St. Louis has gone from being the playoffs’ least-penalized team through three rounds to something else entirely. The Blues are borderline undisciplined, relying on targeted toughness to beat up and disrupt the Bruins. It’s working. Since allowing six power-play goals early in the final and letting the Bruins go 4-for-4 on four shots in Game 3, the Blues have made five successful penalty kills.
Suddenly Boston’s most valuable weapon is quiet.
“We’re staying tight to each other,” Blues penalty killer Oskar Sundqvist said. “We’re not letting them pass through the seams and shoot from the top and things like that. We’re making it harder on them and keeping them on the outside. We just need to keep doing the same thing and we’re probably going to be fine if we do that.”
Not just fine. If this keeps up, they could be Stanley Cup champions.
Game 3 was such an eye-opener of how good Boston’s power play is that many wondered if the Bruins were just going to steamroll the Blues and win the series in five games. But Sundqvist was suspended that game and goaltender Jordan Binnington has shown serious resolve since then. Blues coach Craig Berube also has made adjustments to counter Boston coach Bruce Cassidy’s special teams.
“They really like using seam passes and things like that, and I thought we were tight and doing a good job with our sticks and doing a real good job on our stand at the blue line on their breakouts and breaking plays up,” Berube said.
Boston’s power play had been converting over 30% — a clip that could have been the second-highest all-time for a Cup champion — and was drawing comparisons to the New York Islanders’ 1980s dynasty that featured Mike Bossy, Denis Potvin, Clark Gillies and Bryan Trottier.

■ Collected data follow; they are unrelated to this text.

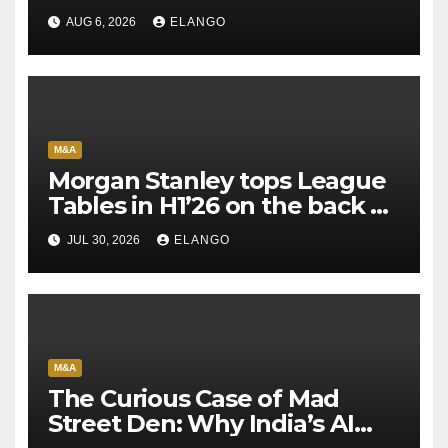
AUG 6, 2026
ELANGO
M&A
Morgan Stanley tops League
Tables in H1’26 on the back of
Sun Pharma-Organon deal
JUL 30, 2026
ELANGO
M&A
The Curious Case of Mad
Street Den: Why India’s AI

“Back then it was more drop-off, backdoor, overload … a lot more point shots,” Cassidy said. “Little more low-to-high driven net-on-net, whereas now I think you see a lot more power plays, certainly always the half wall is a big thing. But I would guess more net-front tips, rebounds back then. Now it’s more one-timer, seam passes.”
Krug considers Cassidy a power-play mastermind, and that will be tested with the Bruins facing elimination Sunday for the first time since Game 7 in the first round against Toronto.
“I think in zone, they’ve been tight,” Cassidy said of the Blues. “Either got to stretch them out to get some seams or we got to be less stubborn, then get a net presence and take the shot that’s available with that net presence. Maybe stretch them out off of puck recovery. A little bit is on us to make sure — ‘us’ the staff — and it’s on the players to make the right decision at the right moment in time.”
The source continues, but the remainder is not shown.